Some edge cases in `email.utils.parsedate_to_datetime` seem to differ from RFC2822 spec #126845

ariebovenberg · 2024-11-14T22:02:25Z

Bug report

Bug description:

While tinkering around with email.utils.parsedate_to_datetime, I found some behavior that may be worth adjusting.

1. low-number years aren't handled according to spec:

The year is any numeric year 1900 or later. [section 3.3]

[section 4.3] The syntax for the obsolete date format allows a 2 digit year.
[..]
Where a two or three digit year occurs in a date, the year is to be
interpreted as follows: If a two digit year is encountered whose
value is between 00 and 49, the year is interpreted by adding 2000,
ending up with a value between 2000 and 2049. If a two digit year is
encountered with a value between 50 and 99, or any three digit year
is encountered, the year is interpreted by adding 1900.

>>> parsedate_to_datetime("Sat, 15 Aug 0001 23:12:09 +0500")
datetime.datetime(2001, 8, 15, 23, 12, 9, ...)

expected: either year 1, or a parsing failure. Neither the new or old format interpret 4-digit years this way.

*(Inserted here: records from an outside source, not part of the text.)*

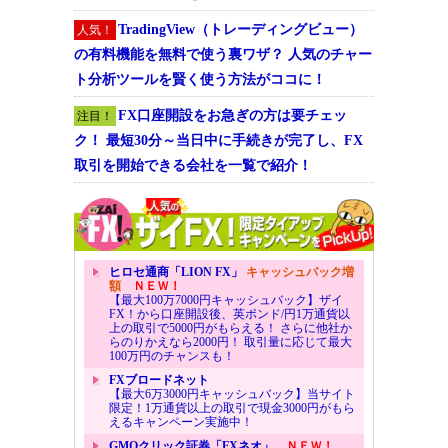
TradingView（トレーディングビュー）
人気！
の有料機能を無料で使う裏ワザ？ 人気のチャー
ト分析ツールを賢く使う方法がココに！
FX口座開設をお急ぎの方は要チェッ
注目！
ク！ 最短30分～当日中に手続きが完了し、FX
取引を開始できる会社を一覧で紹介！
ヒロセ通商「LION FX」
キャッシュバック増
額
ＮＥＷ！
【最大100万7000円キャッシュバック】ザイ
FX！から口座開設後、英ポンド/円1万通貨以
上の取引で5000円がもらえる！ さらに他社か
らのりかえなら2000円！ 取引量に応じて最大
100万円のチャンスも！
FXブロードネット
【最大6万3000円キャッシュバック】当サイト
限定！1万通貨以上の取引で現金3000円がもら
えるキャンペーン実施中！
GMOクリック証券「FXネオ」
ＮＥＷ！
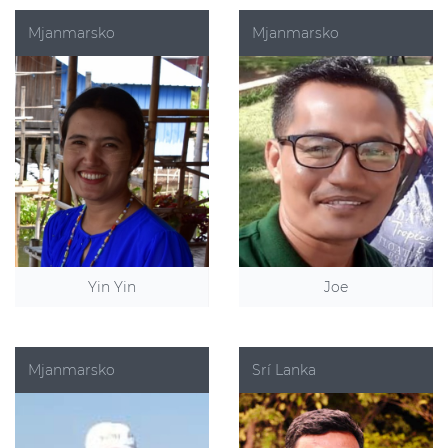
Mjanmarsko
Mjanmarsko
Yin Yin
Joe
Mjanmarsko
Srí Lanka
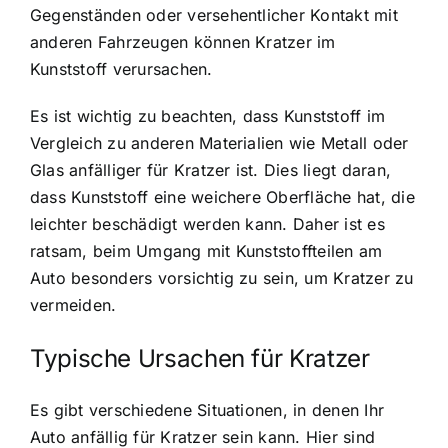
Gegenständen oder versehentlicher Kontakt mit
anderen Fahrzeugen können Kratzer im
Kunststoff verursachen.
Es ist wichtig zu beachten, dass Kunststoff im
Vergleich zu anderen Materialien wie Metall oder
Glas anfälliger für Kratzer ist. Dies liegt daran,
dass Kunststoff eine weichere Oberfläche hat, die
leichter beschädigt werden kann. Daher ist es
ratsam, beim Umgang mit Kunststoffteilen am
Auto besonders vorsichtig zu sein, um Kratzer zu
vermeiden.
Typische Ursachen für Kratzer
Es gibt verschiedene Situationen, in denen Ihr
Auto anfällig für Kratzer sein kann. Hier sind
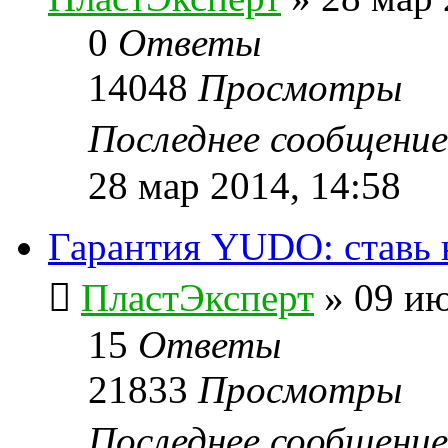
0
Ответы
14048
Просмотры
Последнее сообщени
28 мар 2014, 14:58
Гарантия YUDO: ставь 
ПластЭксперт
»
09 ию
15
Ответы
21833
Просмотры
Последнее сообщени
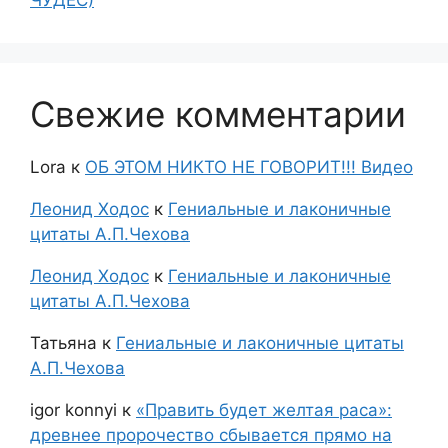
Свежие комментарии
Lora
к
ОБ ЭТОМ НИКТО НЕ ГОВОРИТ!!! Видео
Леонид Ходос
к
Гениальные и лаконичные
цитаты А.П.Чехова
Леонид Ходос
к
Гениальные и лаконичные
цитаты А.П.Чехова
Татьяна
к
Гениальные и лаконичные цитаты
А.П.Чехова
igor konnyi
к
«Править будет желтая раса»:
древнее пророчество сбывается прямо на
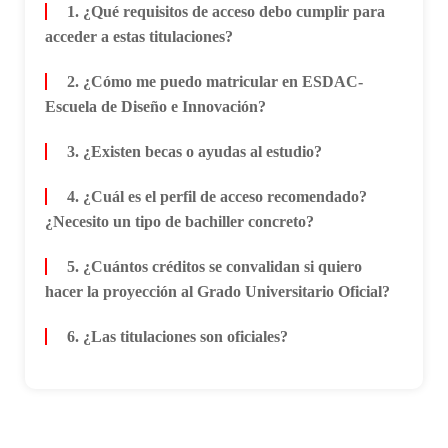
1. ¿Qué requisitos de acceso debo cumplir para
acceder a estas titulaciones?
2. ¿Cómo me puedo matricular en ESDAC-
Escuela de Diseño e Innovación?
3. ¿Existen becas o ayudas al estudio?
4. ¿Cuál es el perfil de acceso recomendado?
¿Necesito un tipo de bachiller concreto?
5. ¿Cuántos créditos se convalidan si quiero
hacer la proyección al Grado Universitario Oficial?
6. ¿Las titulaciones son oficiales?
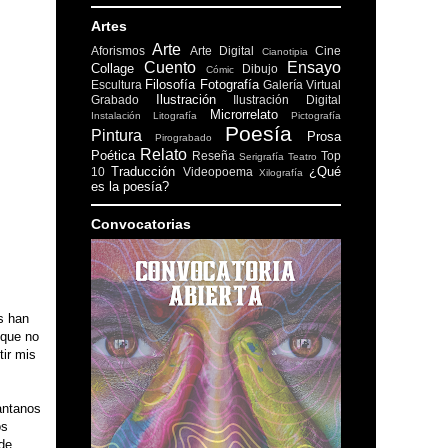
Artes
Arte
Aforismos
Arte Digital
Cine
Cianotipia
Cuento
Ensayo
Collage
Dibujo
Cómic
Filosofía
Fotografía
Escultura
Galería Virtual
Ilustración
Grabado
Ilustración Digital
Microrrelato
Instalación
Litografía
Pictografía
Poesía
Pintura
Prosa
Pirograbado
Relato
Poética
Reseña
Top
Serigrafía
Teatro
Traducción
¿Qué
10
Videopoema
Xilografía
es la poesía?
Convocatorias
s han
 que no
tir mis
antanos
os
ede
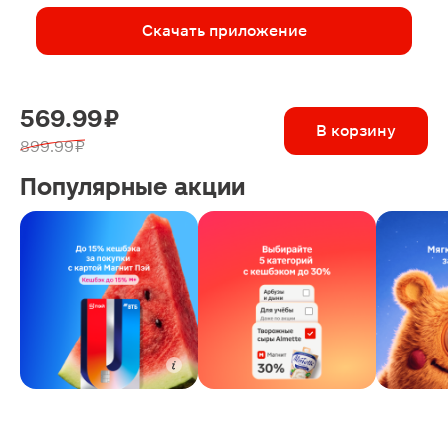
Скачать приложение
569.99 ₽
В корзину
899.99 ₽
Популярные акции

2. offset minutes larger than 59 don't lead to parsing failure

>>> parsedate_to_datetime('Sat, 15 Aug 0001 23:12:09 +0590')
datetime.datetime(2001, 8, 15, 23, 12, 9, tzinfo=datetime.timezone(datetime.timedelta(seconds=23400)))

expected: parse failure. Instead, the "90 minutes" component is parsed without issue (0590 being equal to 0630). The spec is actually not explicit about this, although "A date-time specification MUST be semantically valid". Note that a "90" value as minute in the time component does give the appropriate parsing failure.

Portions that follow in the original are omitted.